**About this task**
The answer is the data below, repeated exactly, with no pictures included.

**Source information**
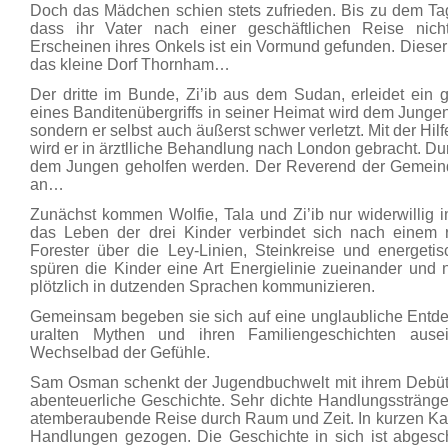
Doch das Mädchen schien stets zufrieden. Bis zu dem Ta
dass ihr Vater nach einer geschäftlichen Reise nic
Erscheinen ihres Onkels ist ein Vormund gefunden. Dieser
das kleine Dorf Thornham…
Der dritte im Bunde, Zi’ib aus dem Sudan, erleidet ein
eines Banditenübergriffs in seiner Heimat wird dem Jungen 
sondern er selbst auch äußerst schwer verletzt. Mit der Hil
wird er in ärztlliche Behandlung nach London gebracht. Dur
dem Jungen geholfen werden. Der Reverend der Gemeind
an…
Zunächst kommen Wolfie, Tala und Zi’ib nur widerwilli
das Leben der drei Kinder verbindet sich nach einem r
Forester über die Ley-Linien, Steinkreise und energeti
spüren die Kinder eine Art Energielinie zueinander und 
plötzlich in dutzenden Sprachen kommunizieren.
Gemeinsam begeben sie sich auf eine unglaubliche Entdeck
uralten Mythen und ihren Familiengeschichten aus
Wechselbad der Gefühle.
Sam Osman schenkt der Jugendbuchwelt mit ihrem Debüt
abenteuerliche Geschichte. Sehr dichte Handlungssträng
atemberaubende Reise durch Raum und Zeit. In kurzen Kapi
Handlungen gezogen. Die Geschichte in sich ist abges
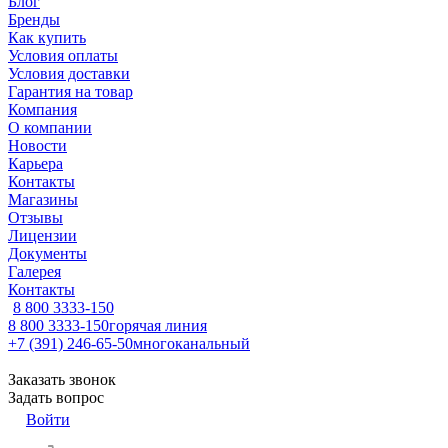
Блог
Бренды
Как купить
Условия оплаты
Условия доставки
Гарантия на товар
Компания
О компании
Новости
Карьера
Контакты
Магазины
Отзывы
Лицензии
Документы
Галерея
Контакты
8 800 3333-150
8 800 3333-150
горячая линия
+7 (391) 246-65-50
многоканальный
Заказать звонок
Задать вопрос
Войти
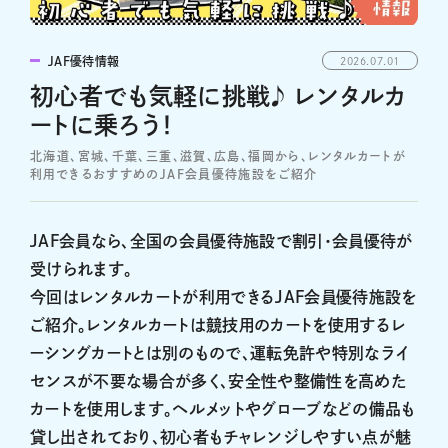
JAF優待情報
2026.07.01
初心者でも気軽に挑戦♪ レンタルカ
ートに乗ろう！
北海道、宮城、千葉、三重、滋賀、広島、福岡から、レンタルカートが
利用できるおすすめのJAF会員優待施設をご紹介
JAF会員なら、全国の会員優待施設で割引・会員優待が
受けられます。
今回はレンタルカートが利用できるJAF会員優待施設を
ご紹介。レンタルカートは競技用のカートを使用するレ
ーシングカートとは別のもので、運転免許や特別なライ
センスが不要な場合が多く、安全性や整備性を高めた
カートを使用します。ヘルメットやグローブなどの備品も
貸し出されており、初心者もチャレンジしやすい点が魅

**Worked solution**
Doch das Mädchen schien stets zufrieden. Bis zu dem Ta
dass ihr Vater nach einer geschäftlichen Reise nic
Erscheinen ihres Onkels ist ein Vormund gefunden. Dieser
das kleine Dorf Thornham…
Der dritte im Bunde, Zi’ib aus dem Sudan, erleidet ein
eines Banditenübergriffs in seiner Heimat wird dem Jungen 
sondern er selbst auch äußerst schwer verletzt. Mit der Hil
wird er in ärztlliche Behandlung nach London gebracht. Dur
dem Jungen geholfen werden. Der Reverend der Gemeind
an…
Zunächst kommen Wolfie, Tala und Zi’ib nur widerwilli
das Leben der drei Kinder verbindet sich nach einem r
Forester über die Ley-Linien, Steinkreise und energeti
spüren die Kinder eine Art Energielinie zueinander und 
plötzlich in dutzenden Sprachen kommunizieren.
Gemeinsam begeben sie sich auf eine unglaubliche Entdeck
uralten Mythen und ihren Familiengeschichten aus
Wechselbad der Gefühle.
Sam Osman schenkt der Jugendbuchwelt mit ihrem Debüt
abenteuerliche Geschichte. Sehr dichte Handlungssträng
atemberaubende Reise durch Raum und Zeit. In kurzen Kapi
Handlungen gezogen. Die Geschichte in sich ist abges
Блог
Бренды
Как купить
Условия оплаты
Условия доставки
Гарантия на товар
Компания
О компании
Новости
Карьера
Контакты
Магазины
Отзывы
Лицензии
Документы
Галерея
Контакты
8 800 3333-150
8 800 3333-150
горячая линия
+7 (391) 246-65-50
многоканальный
Заказать звонок
Задать вопрос
Войти
JAF優待情報
2026.07.01
初心者でも気軽に挑戦♪ レンタルカ
ートに乗ろう！
北海道、宮城、千葉、三重、滋賀、広島、福岡から、レンタルカートが
利用できるおすすめのJAF会員優待施設をご紹介
JAF会員なら、全国の会員優待施設で割引・会員優待が
受けられます。
今回はレンタルカートが利用できるJAF会員優待施設を
ご紹介。レンタルカートは競技用のカートを使用するレ
ーシングカートとは別のもので、運転免許や特別なライ
センスが不要な場合が多く、安全性や整備性を高めた
カートを使用します。ヘルメットやグローブなどの備品も
貸し出されており、初心者もチャレンジしやすい点が魅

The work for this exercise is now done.